Start of Records for processing
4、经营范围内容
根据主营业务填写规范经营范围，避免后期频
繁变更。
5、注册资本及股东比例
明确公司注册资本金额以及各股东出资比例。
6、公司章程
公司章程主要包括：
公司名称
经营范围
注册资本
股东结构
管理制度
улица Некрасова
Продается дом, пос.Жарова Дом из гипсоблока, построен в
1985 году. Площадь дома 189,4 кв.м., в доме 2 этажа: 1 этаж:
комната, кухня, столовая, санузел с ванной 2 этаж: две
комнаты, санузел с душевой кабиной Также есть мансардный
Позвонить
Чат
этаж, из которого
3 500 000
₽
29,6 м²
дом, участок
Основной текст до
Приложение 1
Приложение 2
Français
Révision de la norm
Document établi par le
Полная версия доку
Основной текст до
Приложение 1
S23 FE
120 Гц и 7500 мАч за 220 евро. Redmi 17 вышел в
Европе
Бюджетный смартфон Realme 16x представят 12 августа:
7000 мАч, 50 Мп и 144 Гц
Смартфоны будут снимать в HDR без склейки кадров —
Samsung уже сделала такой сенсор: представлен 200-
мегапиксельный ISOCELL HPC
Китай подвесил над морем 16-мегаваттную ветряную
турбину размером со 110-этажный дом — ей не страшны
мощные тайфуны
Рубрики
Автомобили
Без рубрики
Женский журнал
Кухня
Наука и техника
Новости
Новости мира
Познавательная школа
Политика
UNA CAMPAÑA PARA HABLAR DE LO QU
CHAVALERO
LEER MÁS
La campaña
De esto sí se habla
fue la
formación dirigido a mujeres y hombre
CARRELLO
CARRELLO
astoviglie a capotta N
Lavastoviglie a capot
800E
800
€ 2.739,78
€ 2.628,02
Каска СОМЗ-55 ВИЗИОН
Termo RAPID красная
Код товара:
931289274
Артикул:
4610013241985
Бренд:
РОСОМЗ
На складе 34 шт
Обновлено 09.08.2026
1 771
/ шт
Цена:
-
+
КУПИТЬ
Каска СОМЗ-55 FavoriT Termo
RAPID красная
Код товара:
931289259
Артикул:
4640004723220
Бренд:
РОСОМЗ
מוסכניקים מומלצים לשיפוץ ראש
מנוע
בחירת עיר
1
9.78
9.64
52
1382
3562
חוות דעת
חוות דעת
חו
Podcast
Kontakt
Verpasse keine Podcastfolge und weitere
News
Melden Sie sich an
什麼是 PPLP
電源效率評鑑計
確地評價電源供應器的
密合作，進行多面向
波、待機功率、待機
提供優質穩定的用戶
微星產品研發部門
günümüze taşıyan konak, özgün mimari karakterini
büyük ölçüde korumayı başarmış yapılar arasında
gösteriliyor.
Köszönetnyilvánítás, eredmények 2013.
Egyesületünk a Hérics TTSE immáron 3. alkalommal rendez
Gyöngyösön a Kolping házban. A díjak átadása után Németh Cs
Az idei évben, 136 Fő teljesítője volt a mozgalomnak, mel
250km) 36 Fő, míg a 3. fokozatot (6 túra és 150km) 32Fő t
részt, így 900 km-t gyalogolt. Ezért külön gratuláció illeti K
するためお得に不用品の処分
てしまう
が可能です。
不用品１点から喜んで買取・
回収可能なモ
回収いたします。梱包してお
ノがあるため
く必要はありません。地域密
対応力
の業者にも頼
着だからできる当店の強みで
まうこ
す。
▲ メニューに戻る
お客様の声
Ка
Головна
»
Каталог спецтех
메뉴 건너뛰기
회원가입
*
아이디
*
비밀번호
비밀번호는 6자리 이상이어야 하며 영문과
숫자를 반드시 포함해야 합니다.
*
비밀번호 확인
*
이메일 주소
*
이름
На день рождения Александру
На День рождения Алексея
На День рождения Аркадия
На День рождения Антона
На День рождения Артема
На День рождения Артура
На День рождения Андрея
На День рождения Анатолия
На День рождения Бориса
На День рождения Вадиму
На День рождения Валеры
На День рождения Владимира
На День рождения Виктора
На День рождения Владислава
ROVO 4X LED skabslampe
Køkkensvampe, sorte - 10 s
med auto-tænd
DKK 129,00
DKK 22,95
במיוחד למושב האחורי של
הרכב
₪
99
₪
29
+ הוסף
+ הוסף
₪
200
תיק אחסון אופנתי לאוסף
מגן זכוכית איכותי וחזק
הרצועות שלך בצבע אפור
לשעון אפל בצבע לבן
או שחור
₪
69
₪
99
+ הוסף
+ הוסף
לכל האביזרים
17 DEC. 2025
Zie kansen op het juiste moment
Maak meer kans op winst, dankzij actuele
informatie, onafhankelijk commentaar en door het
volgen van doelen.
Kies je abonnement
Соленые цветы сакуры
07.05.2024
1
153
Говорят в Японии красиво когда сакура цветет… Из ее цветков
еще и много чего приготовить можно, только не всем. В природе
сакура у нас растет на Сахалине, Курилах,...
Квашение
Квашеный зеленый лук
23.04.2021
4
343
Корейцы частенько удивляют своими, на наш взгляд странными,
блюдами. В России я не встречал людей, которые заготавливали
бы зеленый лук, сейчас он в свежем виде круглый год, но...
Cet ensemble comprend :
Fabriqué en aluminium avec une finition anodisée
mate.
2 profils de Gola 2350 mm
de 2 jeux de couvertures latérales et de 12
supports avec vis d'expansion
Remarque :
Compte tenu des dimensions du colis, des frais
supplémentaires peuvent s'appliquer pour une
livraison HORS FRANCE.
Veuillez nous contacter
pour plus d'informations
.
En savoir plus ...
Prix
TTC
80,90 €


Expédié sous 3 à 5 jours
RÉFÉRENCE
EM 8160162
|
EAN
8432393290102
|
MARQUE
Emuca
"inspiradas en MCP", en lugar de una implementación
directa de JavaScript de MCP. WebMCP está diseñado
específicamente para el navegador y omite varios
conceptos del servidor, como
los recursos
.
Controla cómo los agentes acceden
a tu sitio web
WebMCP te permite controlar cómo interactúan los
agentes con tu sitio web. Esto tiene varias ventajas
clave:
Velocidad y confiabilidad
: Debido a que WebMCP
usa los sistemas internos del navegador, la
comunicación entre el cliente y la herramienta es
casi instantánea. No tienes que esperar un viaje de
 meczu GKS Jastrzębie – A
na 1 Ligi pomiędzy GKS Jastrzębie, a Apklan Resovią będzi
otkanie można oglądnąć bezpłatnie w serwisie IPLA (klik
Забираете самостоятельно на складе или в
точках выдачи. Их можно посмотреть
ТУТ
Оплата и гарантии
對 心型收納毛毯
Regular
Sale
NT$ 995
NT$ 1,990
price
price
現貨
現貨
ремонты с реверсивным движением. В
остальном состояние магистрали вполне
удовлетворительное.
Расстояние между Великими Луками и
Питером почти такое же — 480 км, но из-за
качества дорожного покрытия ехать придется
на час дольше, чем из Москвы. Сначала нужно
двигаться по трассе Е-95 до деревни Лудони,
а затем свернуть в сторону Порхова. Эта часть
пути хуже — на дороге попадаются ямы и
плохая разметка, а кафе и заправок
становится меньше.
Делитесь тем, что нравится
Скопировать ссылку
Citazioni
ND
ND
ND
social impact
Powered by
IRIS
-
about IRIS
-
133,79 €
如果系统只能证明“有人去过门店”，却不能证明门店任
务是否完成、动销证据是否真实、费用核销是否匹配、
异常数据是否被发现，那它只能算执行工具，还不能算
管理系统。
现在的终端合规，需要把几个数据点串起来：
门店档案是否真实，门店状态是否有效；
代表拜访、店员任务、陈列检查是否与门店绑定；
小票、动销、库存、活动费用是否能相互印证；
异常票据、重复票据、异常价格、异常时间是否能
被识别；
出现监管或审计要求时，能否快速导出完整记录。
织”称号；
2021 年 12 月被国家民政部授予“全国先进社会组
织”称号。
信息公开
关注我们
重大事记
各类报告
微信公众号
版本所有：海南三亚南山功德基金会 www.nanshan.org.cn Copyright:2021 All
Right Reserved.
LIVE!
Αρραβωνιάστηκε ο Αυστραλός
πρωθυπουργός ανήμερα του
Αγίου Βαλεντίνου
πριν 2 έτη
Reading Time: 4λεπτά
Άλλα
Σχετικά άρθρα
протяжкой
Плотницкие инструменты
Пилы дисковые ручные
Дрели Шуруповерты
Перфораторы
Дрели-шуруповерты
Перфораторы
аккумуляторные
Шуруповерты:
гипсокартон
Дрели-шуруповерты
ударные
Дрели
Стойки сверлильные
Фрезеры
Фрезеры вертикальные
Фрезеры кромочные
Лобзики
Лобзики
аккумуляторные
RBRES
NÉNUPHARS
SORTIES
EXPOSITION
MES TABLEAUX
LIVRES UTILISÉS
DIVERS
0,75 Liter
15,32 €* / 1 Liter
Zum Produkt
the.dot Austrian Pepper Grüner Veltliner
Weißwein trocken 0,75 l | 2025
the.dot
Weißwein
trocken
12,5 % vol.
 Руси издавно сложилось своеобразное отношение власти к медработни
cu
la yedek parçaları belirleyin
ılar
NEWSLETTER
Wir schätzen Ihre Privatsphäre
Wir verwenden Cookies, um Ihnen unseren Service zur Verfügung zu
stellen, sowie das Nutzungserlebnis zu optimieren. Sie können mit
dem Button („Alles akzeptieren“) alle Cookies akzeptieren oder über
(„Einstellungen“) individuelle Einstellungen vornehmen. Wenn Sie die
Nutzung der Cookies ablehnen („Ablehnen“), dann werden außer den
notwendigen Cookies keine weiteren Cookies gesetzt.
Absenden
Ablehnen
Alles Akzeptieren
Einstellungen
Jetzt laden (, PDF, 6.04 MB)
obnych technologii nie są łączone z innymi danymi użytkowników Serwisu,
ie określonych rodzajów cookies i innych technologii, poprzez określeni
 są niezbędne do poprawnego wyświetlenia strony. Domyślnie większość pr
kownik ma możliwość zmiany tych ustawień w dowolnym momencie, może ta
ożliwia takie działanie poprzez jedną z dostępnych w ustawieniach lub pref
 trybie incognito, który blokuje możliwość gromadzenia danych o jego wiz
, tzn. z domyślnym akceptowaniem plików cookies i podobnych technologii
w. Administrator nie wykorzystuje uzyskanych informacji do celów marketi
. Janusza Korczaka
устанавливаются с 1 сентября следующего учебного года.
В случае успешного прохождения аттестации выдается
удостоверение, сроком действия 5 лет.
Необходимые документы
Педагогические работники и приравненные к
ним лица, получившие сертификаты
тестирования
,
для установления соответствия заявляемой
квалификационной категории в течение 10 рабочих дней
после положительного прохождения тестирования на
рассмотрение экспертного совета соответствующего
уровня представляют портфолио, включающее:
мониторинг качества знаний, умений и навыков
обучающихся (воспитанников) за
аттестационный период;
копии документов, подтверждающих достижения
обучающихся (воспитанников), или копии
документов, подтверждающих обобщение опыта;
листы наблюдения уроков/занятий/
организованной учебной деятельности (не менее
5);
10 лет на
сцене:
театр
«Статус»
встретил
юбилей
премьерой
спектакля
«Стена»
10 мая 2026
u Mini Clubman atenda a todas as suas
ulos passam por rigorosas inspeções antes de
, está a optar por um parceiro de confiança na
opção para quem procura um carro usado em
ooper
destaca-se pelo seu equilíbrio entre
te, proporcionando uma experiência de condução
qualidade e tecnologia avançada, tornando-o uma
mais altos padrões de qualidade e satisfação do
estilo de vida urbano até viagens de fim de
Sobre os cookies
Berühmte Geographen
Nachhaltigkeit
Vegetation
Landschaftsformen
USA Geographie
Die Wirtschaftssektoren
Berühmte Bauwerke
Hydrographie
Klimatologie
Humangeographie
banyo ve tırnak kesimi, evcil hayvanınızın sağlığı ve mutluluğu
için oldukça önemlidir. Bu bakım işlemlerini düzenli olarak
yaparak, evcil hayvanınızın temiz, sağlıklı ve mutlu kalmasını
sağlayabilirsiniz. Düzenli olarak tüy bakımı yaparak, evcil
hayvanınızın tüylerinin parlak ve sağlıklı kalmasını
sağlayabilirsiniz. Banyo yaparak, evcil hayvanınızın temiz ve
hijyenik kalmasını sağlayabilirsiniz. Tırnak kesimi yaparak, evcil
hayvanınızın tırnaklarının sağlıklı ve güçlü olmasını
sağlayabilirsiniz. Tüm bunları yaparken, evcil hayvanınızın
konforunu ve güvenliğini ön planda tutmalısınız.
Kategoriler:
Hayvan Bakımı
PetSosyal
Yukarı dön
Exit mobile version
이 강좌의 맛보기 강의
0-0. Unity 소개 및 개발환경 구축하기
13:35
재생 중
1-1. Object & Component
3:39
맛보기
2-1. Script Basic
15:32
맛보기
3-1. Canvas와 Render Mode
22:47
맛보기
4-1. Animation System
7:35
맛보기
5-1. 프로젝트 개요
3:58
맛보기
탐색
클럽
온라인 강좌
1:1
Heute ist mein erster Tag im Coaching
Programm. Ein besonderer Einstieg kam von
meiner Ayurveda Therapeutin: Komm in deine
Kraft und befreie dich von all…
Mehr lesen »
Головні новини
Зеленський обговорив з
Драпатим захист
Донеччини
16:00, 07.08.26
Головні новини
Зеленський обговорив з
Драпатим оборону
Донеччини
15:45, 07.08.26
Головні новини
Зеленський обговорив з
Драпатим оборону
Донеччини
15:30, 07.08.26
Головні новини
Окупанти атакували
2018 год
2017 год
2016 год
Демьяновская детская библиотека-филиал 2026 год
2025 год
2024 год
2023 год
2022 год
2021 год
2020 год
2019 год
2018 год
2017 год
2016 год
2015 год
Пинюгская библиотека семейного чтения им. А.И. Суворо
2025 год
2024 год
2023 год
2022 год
End of Records for processing
Task: Both the line containing "비밀번호는 6자리 이상이어야 하며 영문과" and the line containing "На День рождения Анатолия" belong in the answer. Print them and every line above that falls between them exactly, and no others.

Response to this task:
비밀번호는 6자리 이상이어야 하며 영문과
숫자를 반드시 포함해야 합니다.
*
비밀번호 확인
*
이메일 주소
*
이름
На день рождения Александру
На День рождения Алексея
На День рождения Аркадия
На День рождения Антона
На День рождения Артема
На День рождения Артура
На День рождения Андрея
На День рождения Анатолия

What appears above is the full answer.